I ran across the coolest looking art project while scanning through Pinterest the other day. It's for color-tinted leaf skeletons and I just knew that I had to share a scientific twist on this activity with you guys!
I'll warn you, this is a bit involved and you will need some supplies that you probably don't have lying around your house, but it's totally worth the effort!
Let's dig in...
How to Create Leaf Skeletons
- Super Washing Soda (This can be found in the laundry detergent aisle. And it's typically made by Arm & Hammer.)
- Magnolia leaves (You need a sturdy, waxy leaf for this project. You can use oak or maple leaves, but they will be much more fragile to handle and you will need to cut your cooking time by an hour.)
- 2 Bowls
Steps to Complete
- Add your leaves, one cup of super washing soda, and six cups of water to the crock pot. Set it on high and let it do its thing for about four hours or so. (NOTE - Be sure that the crock pot is in a well-ventilated area as this can get a bit stinky.)
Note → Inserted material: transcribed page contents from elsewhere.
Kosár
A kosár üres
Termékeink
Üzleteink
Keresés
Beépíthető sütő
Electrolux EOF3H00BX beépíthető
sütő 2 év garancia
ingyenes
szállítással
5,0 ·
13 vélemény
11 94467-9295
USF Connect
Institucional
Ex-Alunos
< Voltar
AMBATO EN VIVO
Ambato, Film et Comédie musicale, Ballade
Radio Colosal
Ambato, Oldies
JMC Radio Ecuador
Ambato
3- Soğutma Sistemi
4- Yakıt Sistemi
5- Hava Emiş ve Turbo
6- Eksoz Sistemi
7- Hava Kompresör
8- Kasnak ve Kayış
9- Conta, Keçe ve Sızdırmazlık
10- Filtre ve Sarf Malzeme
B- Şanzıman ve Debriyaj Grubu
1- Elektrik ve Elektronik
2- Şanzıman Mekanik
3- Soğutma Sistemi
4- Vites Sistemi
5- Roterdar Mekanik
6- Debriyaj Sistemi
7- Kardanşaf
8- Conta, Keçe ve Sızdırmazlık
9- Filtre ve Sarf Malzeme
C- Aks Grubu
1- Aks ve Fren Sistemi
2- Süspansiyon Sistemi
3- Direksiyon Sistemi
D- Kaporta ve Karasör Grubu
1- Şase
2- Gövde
- After several hours, use the tongs to remove the leaves, place them in the colander, and gently rinse. (NOTE - An icky white scale may develop in the bowl of your crock pot, but done worry - soak it in water with a bit of soap and after five minutes it will wipe right out.)
- Add the rinsed leaves to the bowl and add 3 cups of clean, fresh water plus 1/2 cup of bleach. Allow the leaves to soak for about 30 minutes.
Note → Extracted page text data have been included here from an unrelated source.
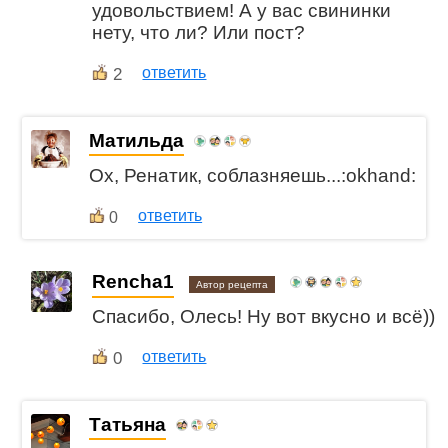
удовольствием! А у вас свининки
нету, что ли? Или пост?
2
ответить
Матильда
Ох, Ренатик, соблазняешь...:okhand:
ответить
0
Rencha1
Автор рецепта
Спасибо, Олесь! Ну вот вкусно и всё))
0
ответить
Татьяна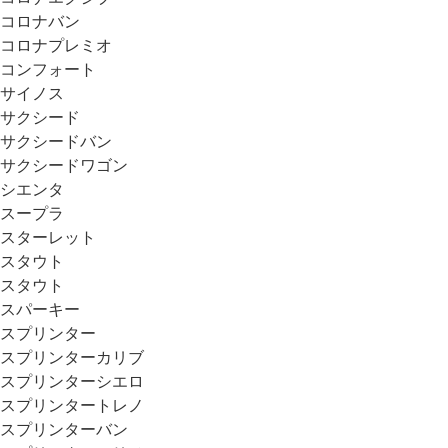
コロナバン
コロナプレミオ
コンフォート
サイノス
サクシード
サクシードバン
サクシードワゴン
シエンタ
スープラ
スターレット
スタウト
スタウト
スパーキー
スプリンター
スプリンターカリブ
スプリンターシエロ
スプリンタートレノ
スプリンターバン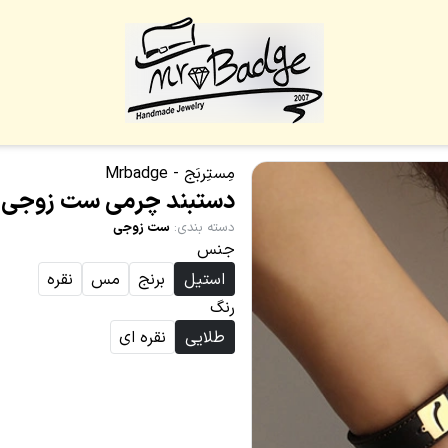
مِستِربَج - Mrbadge
دستبند چرمی ست زوجی 
دسته بندی
:
ست زوجی
جنس
استیل
برنج
مس
نقره
رنگ
طلایی
نقره ای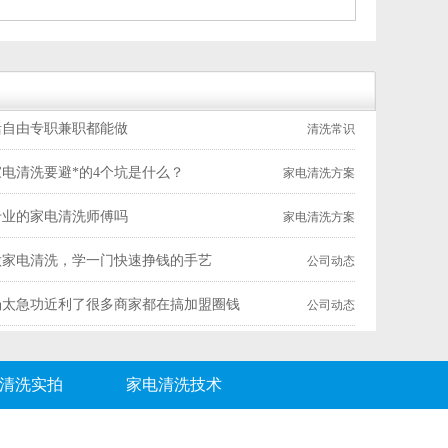
活自由专职兼职都能做
清洗常识
电清洗要避*的4个坑是什么？
家电清洗方案
专业的家电清洗师傅吗
家电清洗方案
元做家电清洗，学一门快速挣钱的手艺
公司动态
场太急功近利了很多商家都在搞加盟圈钱
公司动态
清洗实拍
家电清洗技术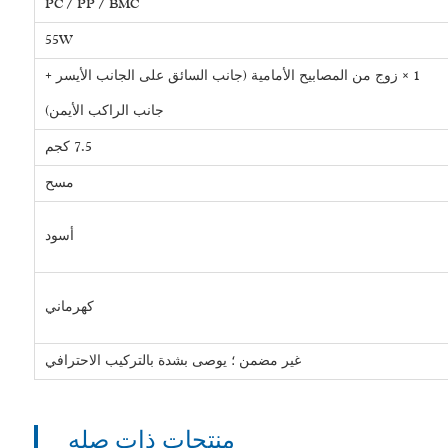
PC / PP / BMC
55W
1 × زوج من المصابيح الأمامية (جانب السائق على الجانب الأيسر +
جانب الراكب الأيمن)
7.5 كجم
مسح
أسود
كهرماني
غير مضمن ؛ يوصى بشدة بالتركيب الاحترافي
منتجات ذات صله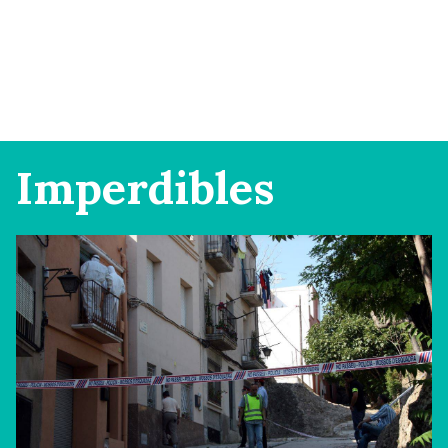
Imperdibles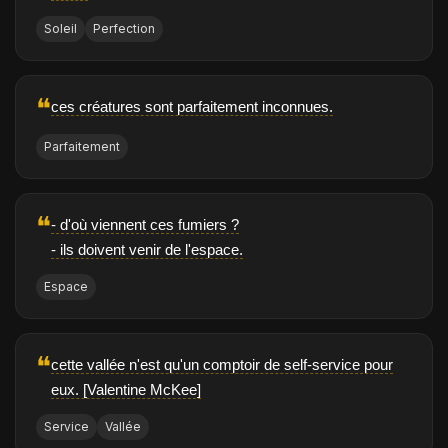
Soleil
Perfection
❝
ces créatures sont parfaitement inconnues.
Parfaitement
❝
- d'où viennent ces fumiers ?
- ils doivent venir de l'espace.
Espace
❝
cette vallée n'est qu'un comptoir de self-service pour
eux. [Valentine McKee]
Service
Vallée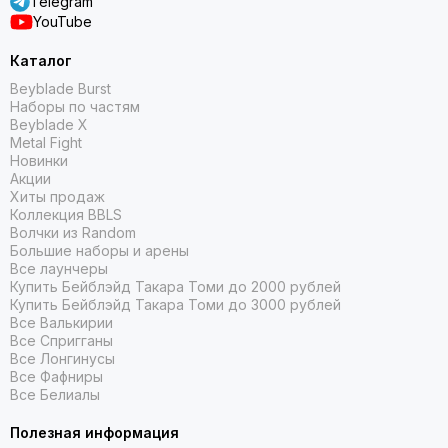
Telegram
YouTube
Каталог
Beyblade Burst
Наборы по частям
Beyblade X
Metal Fight
Новинки
Акции
Хиты продаж
Коллекция BBLS
Волчки из Random
Большие наборы и арены
Все лаунчеры
Купить Бейблэйд Такара Томи до 2000 рублей
Купить Бейблэйд Такара Томи до 3000 рублей
Все Валькирии
Все Спригганы
Все Лонгинусы
Все Фафниры
Все Белиалы
Полезная информация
- Fill the another bowl halfway with cool clean water. Then, use the tongs to remove the leaves one at a time. Place them in the bowl and use your fingers or an old toothbrush to very, very gently remove the flesh, revealing the leaf skeleton!
- Place the skeleton on a paper towel to dry and observe. (NOTE - You can mount the bare-boned leaves on a white sheet of paper to preserve them for further observations.)
Results & Explanation
The job of a leaf is to collect sunlight for photosynthesis. This process converts the energy in light into energy the plant can use to make food. In the leaf, this food is created and then transported throughout the plant to a series of tubes, called vascular tissue, which make up the leaves skeleton. These are the "bones" you are seeing in the leaf when the process is finished.
The super washing soda, heat, and the bleach all work together to break down the tender, fleshy part of the leaf - leaving behind the skeleton of vascular tissue.